Selling call options refers to the practice of an investor selling an options contract to a buyer who then has an option to buy 100 shares of the underlying security of the option. Investors can make money from the premium paid for the contract but can lose money if the stock's price goes up significantly and the buyer chooses to exercise the option. Minimizing the risk in selling call options can be achieved by purchasing shares of the underlying security and manipulating the strike price, which is the price at which a call option may be exercised by the buyer. If an investor firmly believes the price of an underlying stock will fall, he may execute a naked sell, which means he sells the option without first purchasing the stock.
Options contracts are a popular tool for experienced traders because they allow investors to speculate on market movement and reap great rewards from successful predictions. Buying call options is a relatively low-risk maneuver, as the investor can lose only the initial premium payment and nothing more. When selling call options, the investor can gain only the premium payment but can lose a lot more if the price of the stock rockets skyward. For that reason, minimizing that risk is crucial when practicing this precarious maneuver.
The best way to minimize risk when selling call options is to practice a covered call sell. This means that the investor has shares of the underlying stock herself and is therefore able to benefit from a price rise. By having the stock as a hedge, the investor can withstand the buyer of the call contract exercising his option to buy the shares.
Adjusting the strike price, which, when added to the premium, is the price at which the buyer of a call option begins to make a profit, can also protect the investor selling covered call options.

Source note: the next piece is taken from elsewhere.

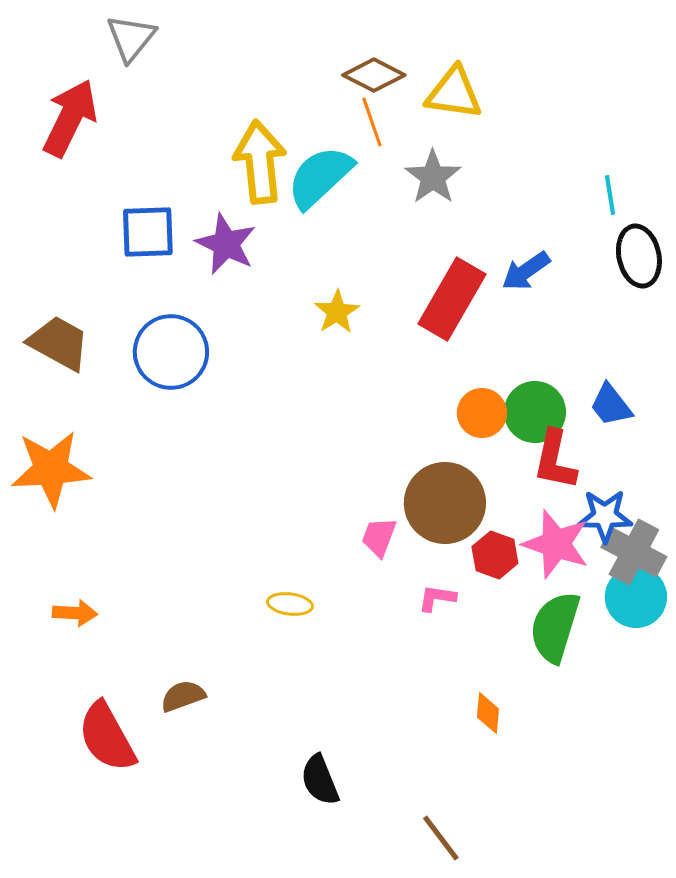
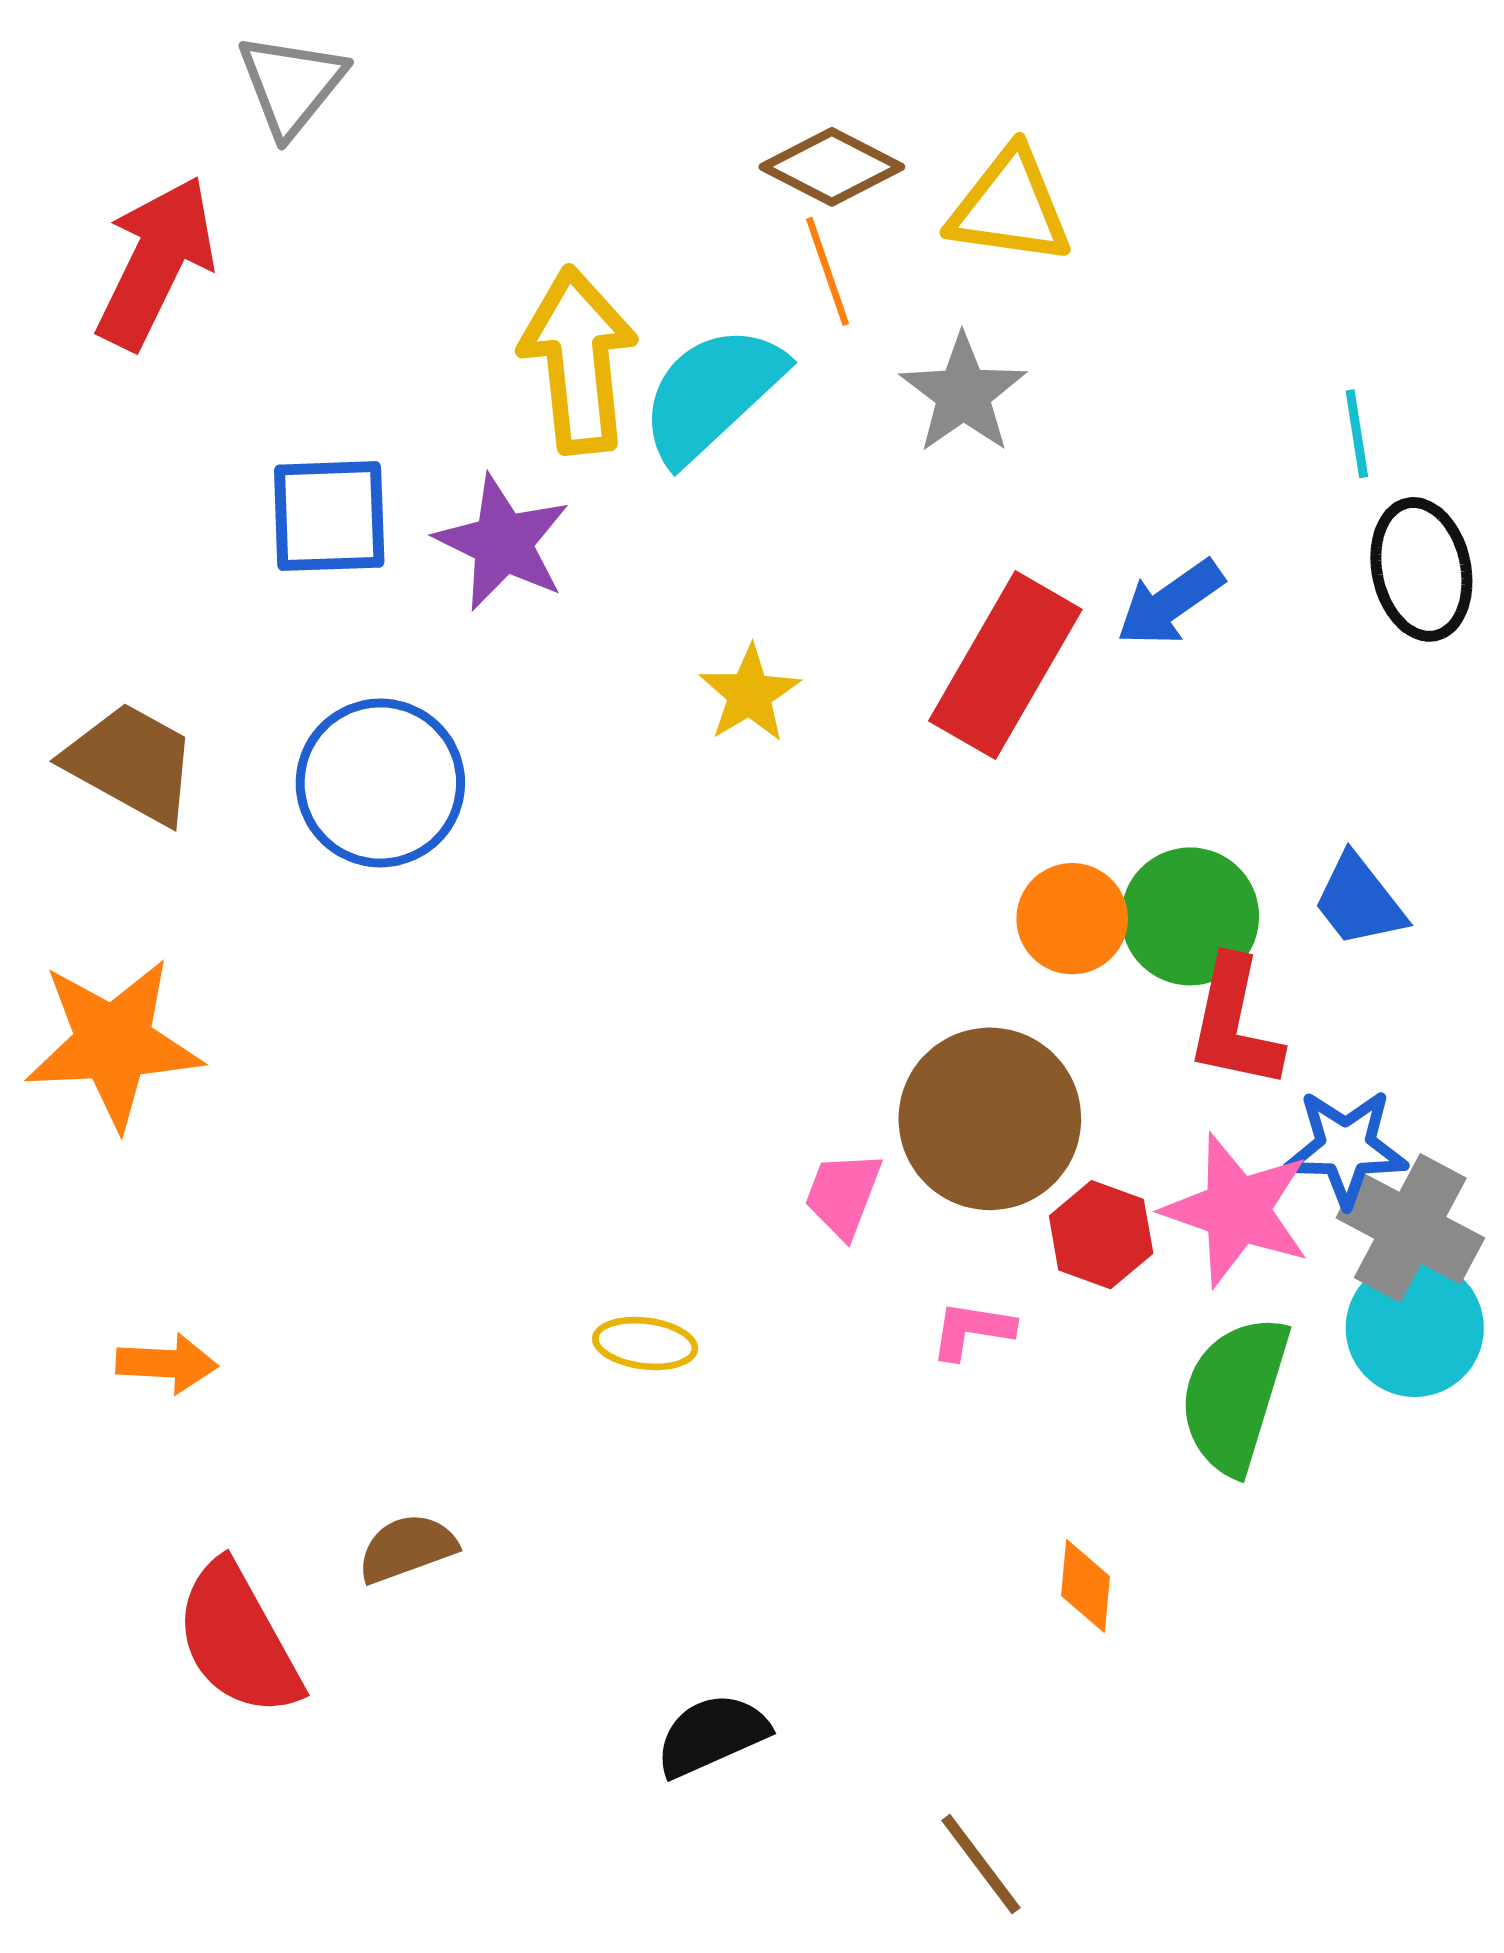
black semicircle: (320, 780) -> (712, 1735), turned 88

If the investor believes the price of the underlying security will be steady, he should keep the strike price close to the current price, which allows him to command a higher premium. On the other hand, if the investor is unsure about the stock's ability to rise, he should mitigate his risk by raising the strike price.
If an investor is absolutely positive that the price of a security is going to drop, then she may wish to try a naked call sell. Of all methods of selling call options, this is the riskiest. Only experienced investors should execute this maneuver, as the seller will be on the hook to buy the shares of the stock to fulfill the option if the buyer chooses to exercise it. This can be extremely costly if the price of the stock far outstrips the strike price.